Unraid webconsole unreachable ? Transport endpoint not connected ? Read this.

October 7, 201213 yr

This thread describes errors with the unraid webconsole dying and "transport endpoint not connected" errors. In this fist post you will find the combination of the tips to solve these issues, how we got to it is found in the posts hereunder.

Add the following lines of command to your GO script:

syntax for 4.7:

pgrep -f "/usr/local/sbin/emhttp" | while read PID; do echo -17 > /proc/$PID/oom_adj; done
pgrep -f "/usr/sbin/smbd" | while read PID; do echo -17 > /proc/$PID/oom_adj; done

(I will only maintain a set of commands for the 5.x branch from now on.

The following set of commands will make sure your needed base functionality does not get killed off in case of an out of memory error:

on 5.*: (thanks to int13h)

pgrep -f "/usr/local/sbin/emhttp" | while read PID; do echo -1000 > /proc/$PID/oom_score_adj; done^M
pgrep -f "/usr/sbin/smbd" | while read PID; do echo -1000 > /proc/$PID/oom_score_adj; done^M
pgrep -f "in.telnetd" | while read PID; do echo -1000 > /proc/$PID/oom_score_adj; done

Make SABnzbd likely to get killed

pgrep -f "/usr/local/sabnzbd/SABnzbd.py" | while read PID; do echo 1000 > /proc/$PID/oom_score_adj; done^M[/i]

The SABnzbd setting will actually help better then the other ones, it will make sure that whenever a process needs to be sacrificed then SABnzbd will be the one that is killed off. Good thing is that you just disable/enable from the webinterface and it will run again, no need to go into console or reboot.

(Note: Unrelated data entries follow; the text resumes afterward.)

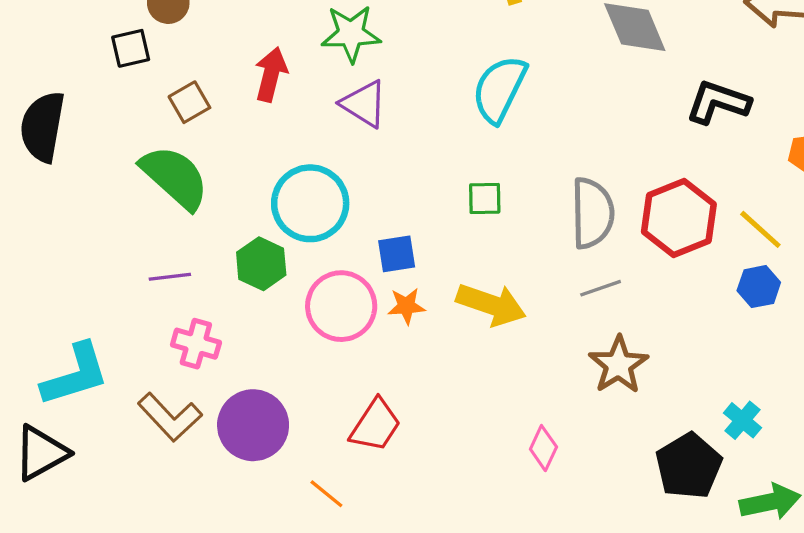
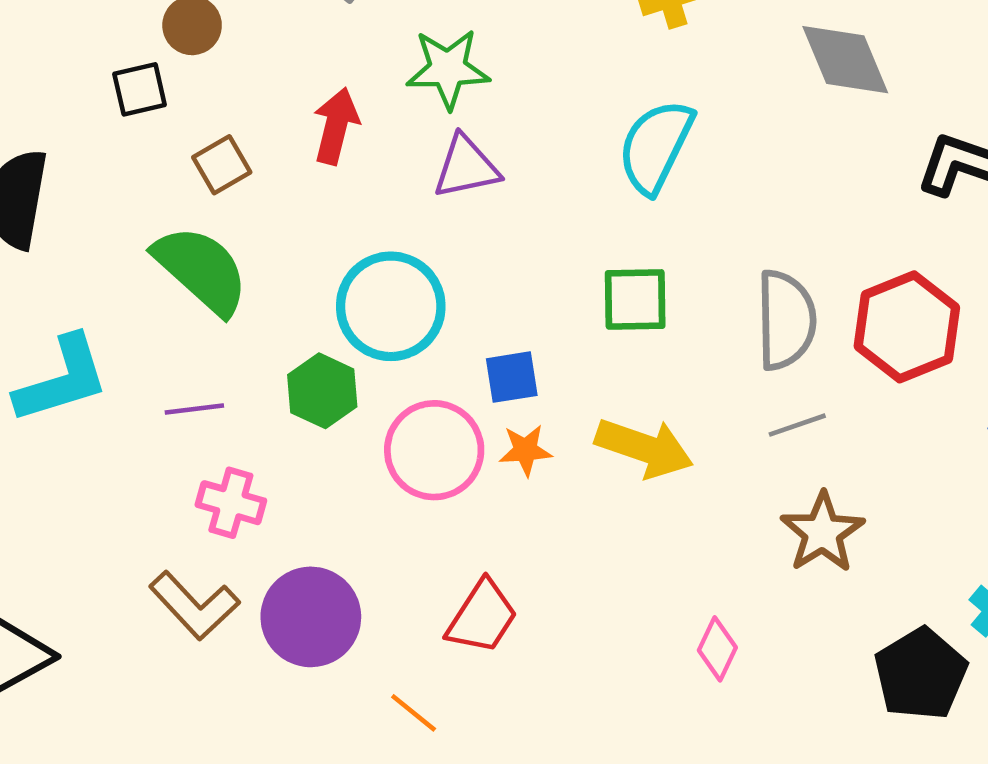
purple triangle: (364, 104) -> (466, 167), turned -44
green square: (485, 198) -> (635, 299), size x1.4
cyan L-shape: (75, 375) -> (62, 379), moved

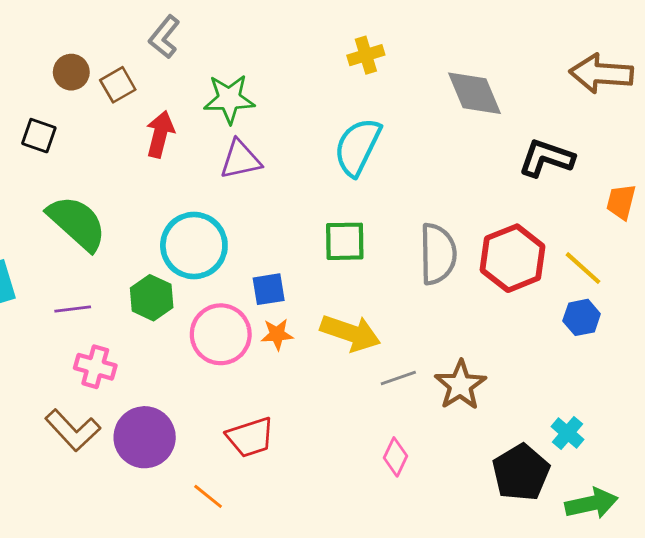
black square: (140, 89) -> (39, 136), moved, turned 32
brown square: (222, 165) -> (118, 85), moved
gray line: (797, 425) -> (398, 378), moved
red trapezoid: (482, 617) -> (250, 437), turned 39

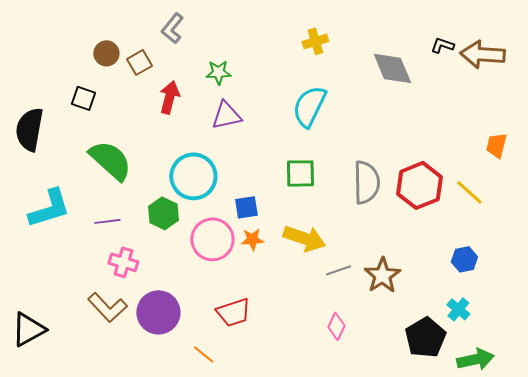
green star: (229, 99) -> (218, 72), size x0.7
black L-shape: (546, 158) -> (442, 45), moved, size x0.6
blue hexagon: (582, 317) -> (464, 259), moved

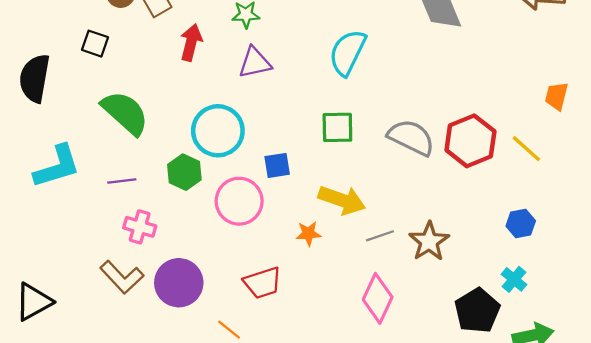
gray semicircle: (366, 182) -> (411, 137), turned -63
orange star: (252, 239) -> (308, 234), moved
pink diamond: (336, 326) -> (378, 298), size x1.6

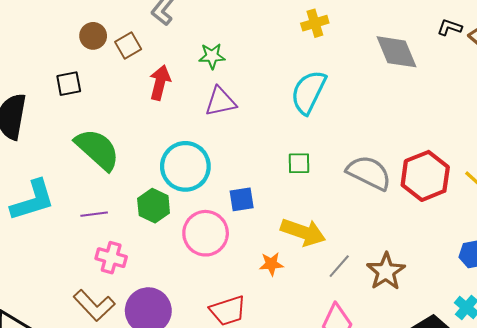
black square: (95, 44) -> (69, 84), turned -30
green square: (337, 127) -> (299, 163), size x0.7
gray line: (380, 236) -> (339, 266), turned -30

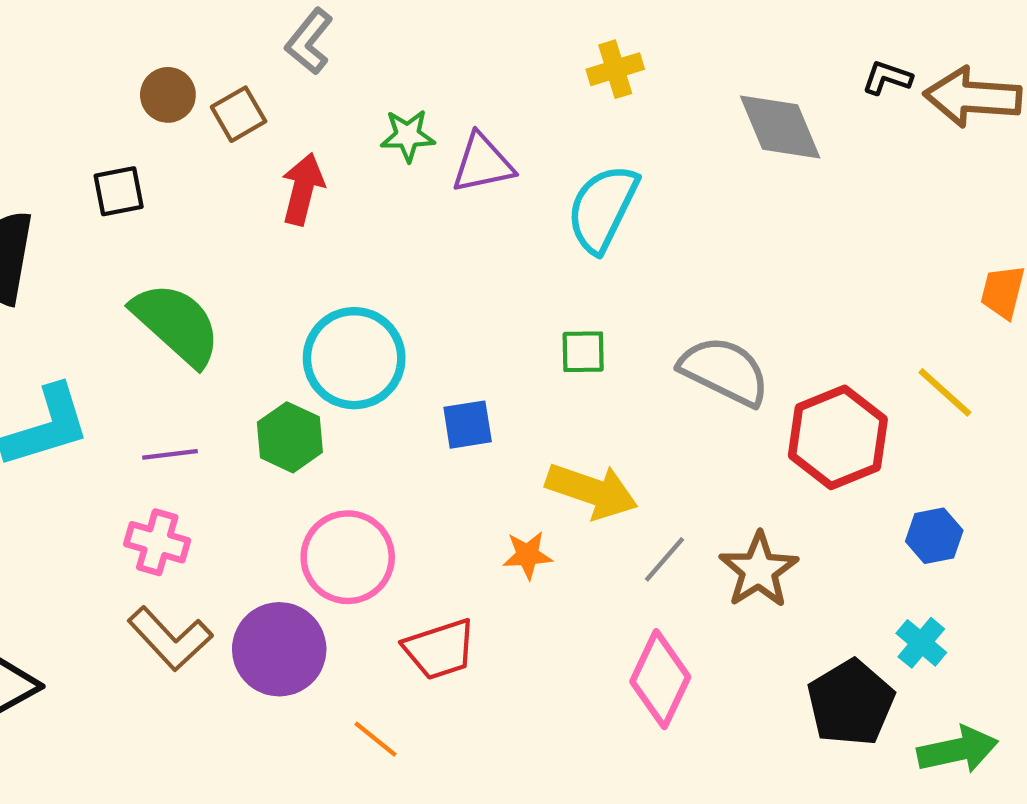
purple triangle: (220, 102) -> (483, 163), moved
red hexagon: (425, 176) -> (838, 437), moved
pink circle: (206, 233) -> (348, 557), moved
pink cross: (111, 258) -> (157, 542), moved

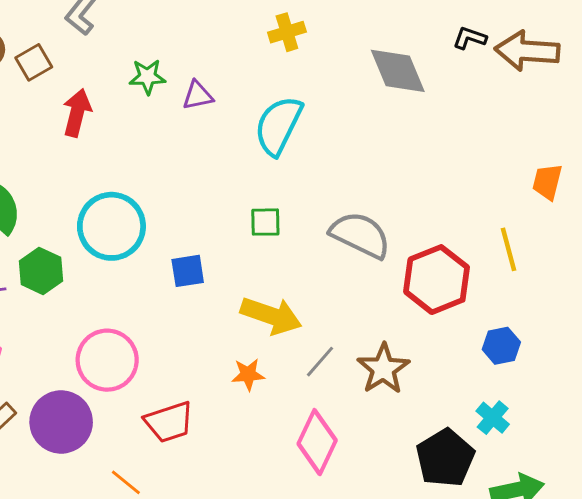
purple triangle: (483, 163) -> (198, 95), size x0.7
yellow line: (945, 392) -> (508, 249), turned 33
green hexagon: (290, 437) -> (41, 271), moved
orange star: (527, 555) -> (248, 375), moved

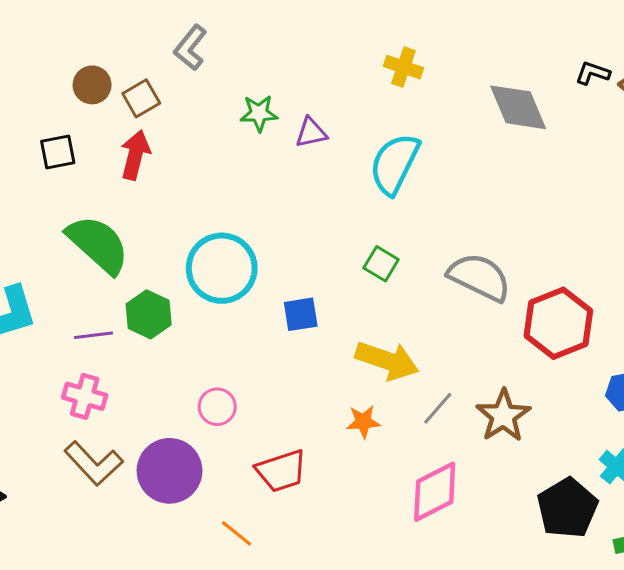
yellow cross: (287, 32) -> (403, 67), turned 36
red arrow: (77, 113) -> (135, 155), moved
green square: (265, 222) -> (381, 264), turned 32
pink circle: (107, 360) -> (217, 407), size x0.6
pink diamond: (317, 442) -> (435, 492), turned 38

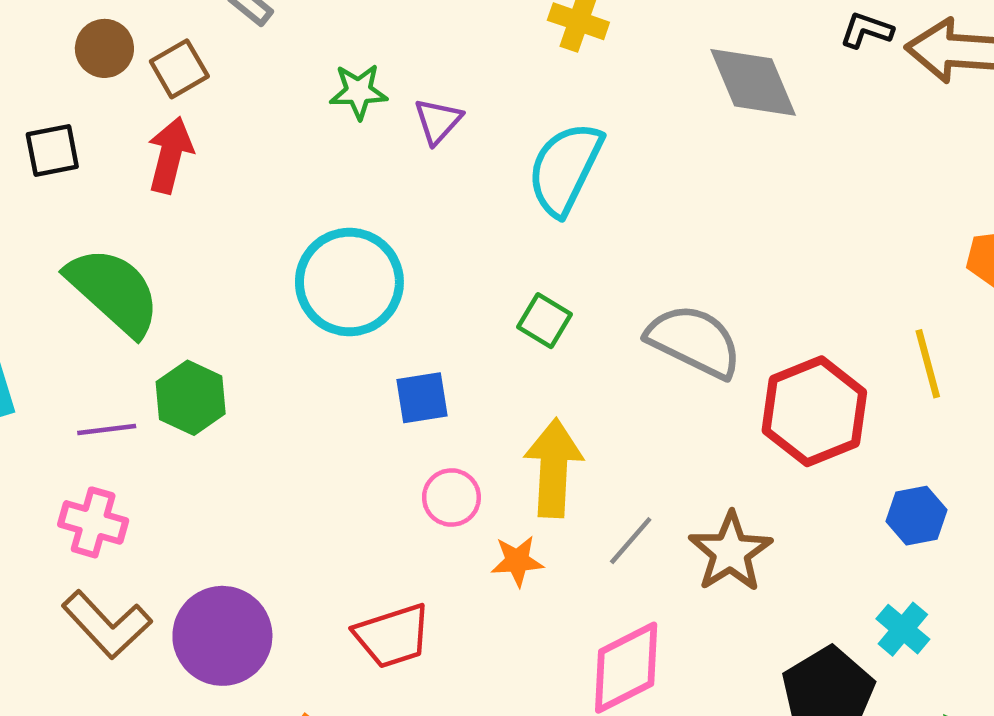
purple triangle: (311, 133) -> (438, 121), turned -36
cyan circle: (222, 268) -> (349, 282), moved
yellow arrow: (387, 361) -> (554, 468), turned -106
pink circle: (217, 407) -> (451, 498), moved

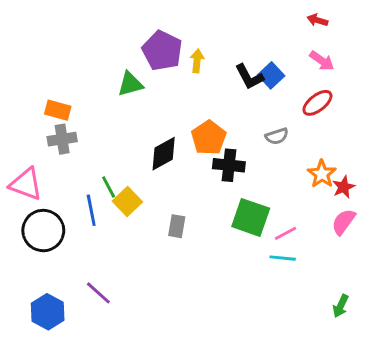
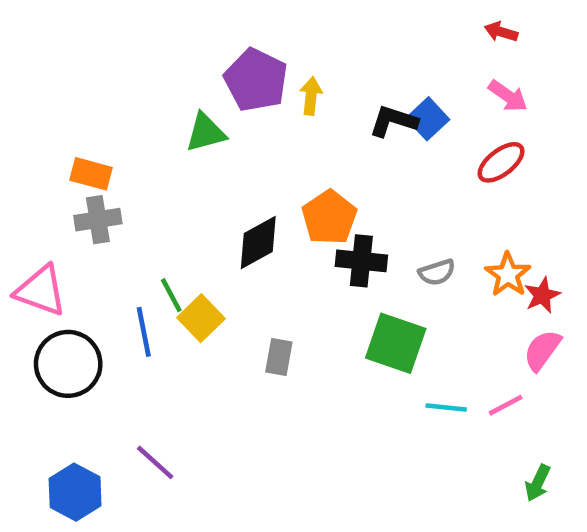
black L-shape: (249, 77) -> (393, 121), turned 136
gray semicircle: (277, 136) -> (437, 272), moved
pink line: (286, 233) -> (506, 405), moved

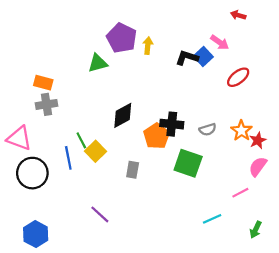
pink arrow: (508, 96) -> (220, 42), moved
orange pentagon: (329, 217) -> (156, 136), moved
cyan line: (446, 407) -> (212, 219), moved, turned -30
purple line: (155, 462) -> (100, 214), moved

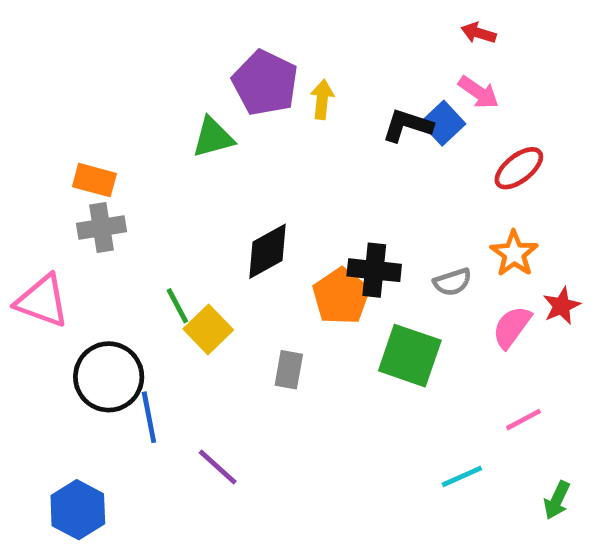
red arrow: (238, 15) -> (479, 33), moved
orange star: (241, 131) -> (514, 254), moved
blue line: (68, 158) -> (149, 417), moved
pink semicircle: (258, 167) -> (512, 327), moved
black circle: (32, 173) -> (109, 377), moved

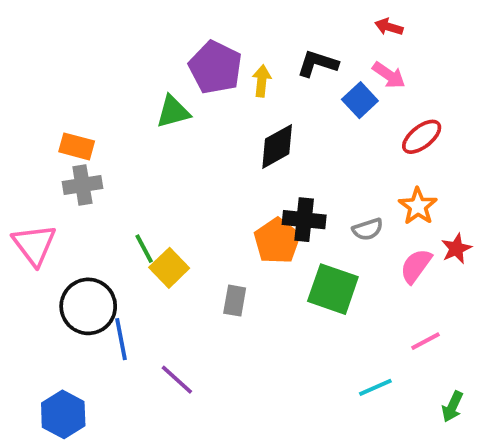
black L-shape: (407, 126) -> (318, 64), moved
black diamond: (268, 251) -> (277, 146), moved
pink triangle: (42, 301) -> (34, 245), turned 33

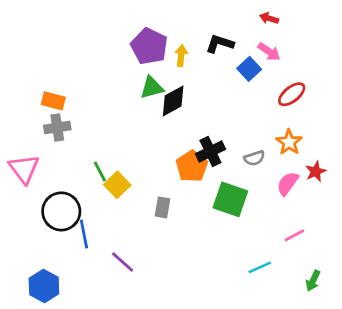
green triangle: (173, 112) -> (152, 88), moved
black diamond: (277, 146) -> (173, 101), moved
black cross: (304, 220) -> (210, 152), turned -32

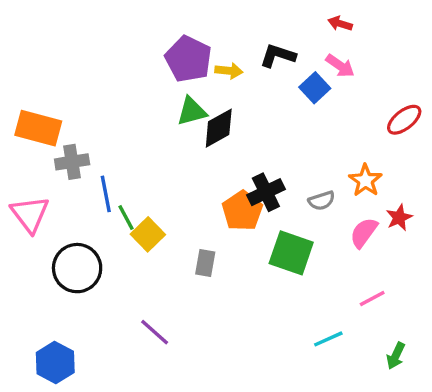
yellow arrow: (181, 56) -> (229, 71), turned 90
red ellipse: (292, 94) -> (404, 120), moved
orange rectangle: (53, 101) -> (38, 128), moved, size x1.5
blue line: (84, 234) -> (106, 194), moved

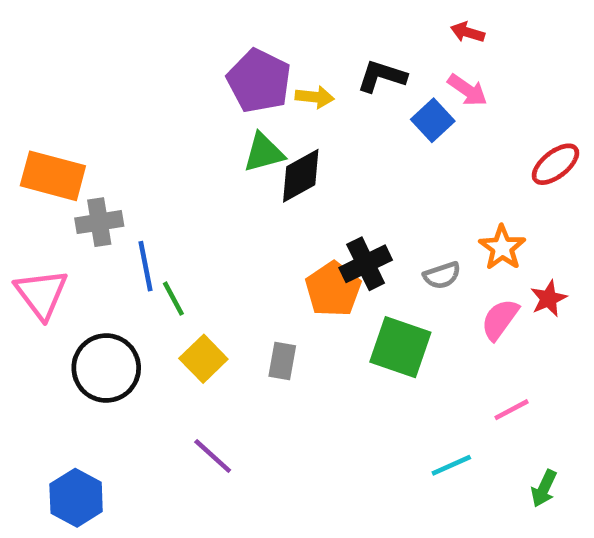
yellow square: (148, 234) -> (203, 359), moved

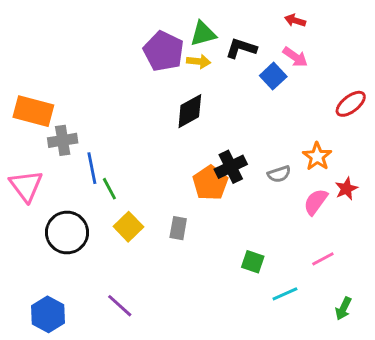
green triangle: (264, 153) -> (203, 34), moved
green square: (400, 347) -> (253, 262), moved, size x0.6
purple line: (213, 456) -> (120, 306), moved

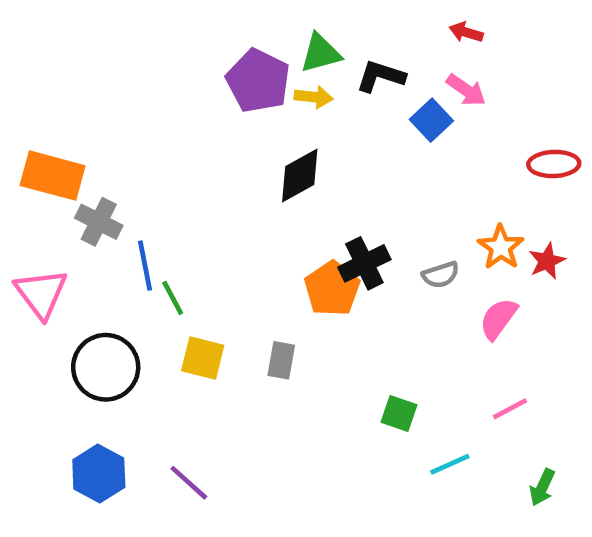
red ellipse: (351, 104) -> (554, 164), turned 36
gray cross: (63, 140) -> (99, 222), turned 36
red star: (346, 189) -> (547, 261), moved
yellow square: (128, 227) -> (203, 358), turned -32
blue hexagon: (48, 314) -> (99, 473), moved

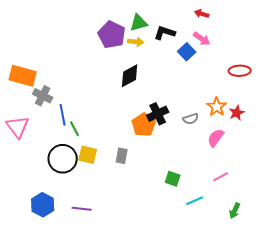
black circle: (106, 367) -> (63, 159), moved
purple line: (189, 483) -> (82, 209), turned -36

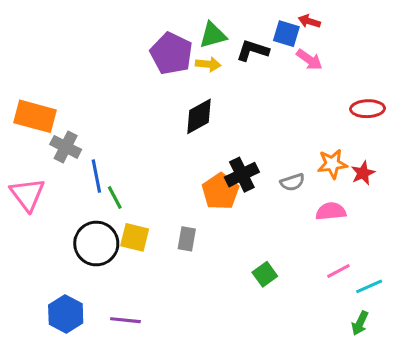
blue square: (187, 52) -> (286, 34), moved, turned -30
orange star: (217, 107) -> (332, 164), turned 30
pink semicircle: (216, 138) -> (331, 211), turned 48
green square: (173, 179) -> (265, 274), turned 35
cyan line: (195, 201) -> (369, 286), moved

Please take note of the thread below with respect to the how and why of these additions

-----

Original first post follows:

-----

Just noticed I could no longer access my user shares. Thru console I get the following error if I try to CD to it:

-bash: cd: user: Transport endpoint is not connected

This looks like a bug.. And it caused the loss of some files for me, nothing unsolvable but still..

I cannot add syslog now since I cannot reach the flash drive also from my system, looks like SMB has crashed ..

I will now reboot, this will undoubtedly solve the issue but I hope it does not happen again though..

The array refuses to shut down, there are no processes running that normally make that happen, I have saved the results of ps -elf.

I have now rebooted and can access the syslog I saved on the flashdrive, it is in the attached zip together with the ps -elf output.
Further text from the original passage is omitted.